By the 1980s, it was clear that another confrontation was coming as Mrs. Thatcher's government prepared to close some of its unprofitable mines. The strike started in 1984 and was marked by violent confrontations. But the Iron Lady would not bend, and after a year the strike faltered and then petered out. Thereafter, the road was open to reformed labor relations and renewed economic growth. . . .

Margaret Thatcher and Ronald Reagan were intellectual soul mates, but the movie does not touch on arguably their greatest collaboration, which was ending the Cold War. Mrs. Thatcher's visit to Poland in 1988, for instance, gave critical impetus to the Solidarity movement in its struggle with the Communist government.

But the difference between how Reagan and Mrs. Thatcher are seen today is striking. The bitterness of the Reagan years has largely been forgotten. Not so with Margaret Thatcher. She remains a divisive figure. Her edges were sharp, as could be her tone. Moreover, she was a woman competing in what had almost completely been a man's world.

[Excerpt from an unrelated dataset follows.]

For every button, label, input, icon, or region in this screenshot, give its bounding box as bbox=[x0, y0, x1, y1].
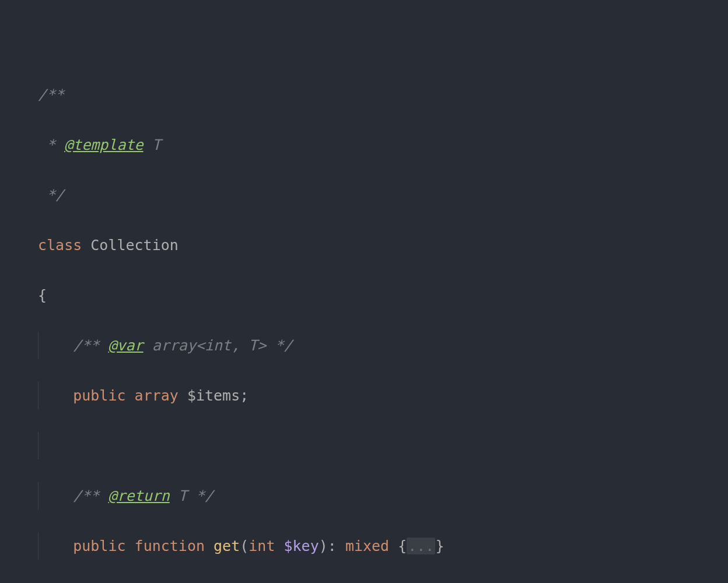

Yet her true impact has to be measured by what came after, and there the effect is clear. When Tony Blair and Gordon Brown took the leadership of the Labour Party, they set out to modernize it. They forced the repeal of the party's constitutional clause IV with its commitment to state ownership of the commanding heights of the economy.

They did not try to reverse the fundamentals of Thatcherite economics. Mr. Blair recognized that without wealth creation, the risk was redistribution of the shrinking slices of a shrinking pie. The "new" Labour Party, he once said, should not be a party that "bungs up your taxes, runs a high-inflation economy and is hopelessly inefficient" and "lets the trade unions run the show."

The lesson that governments cannot permanently live beyond their means had been learned. When economies are growing in good times, that lesson tends to be forgotten. Yet the longer it is forgotten, the more painful, contentious and dangerous the relearning will be. That is the real story of the Iron Lady. And that is the story in Europe—and the U.S.—today.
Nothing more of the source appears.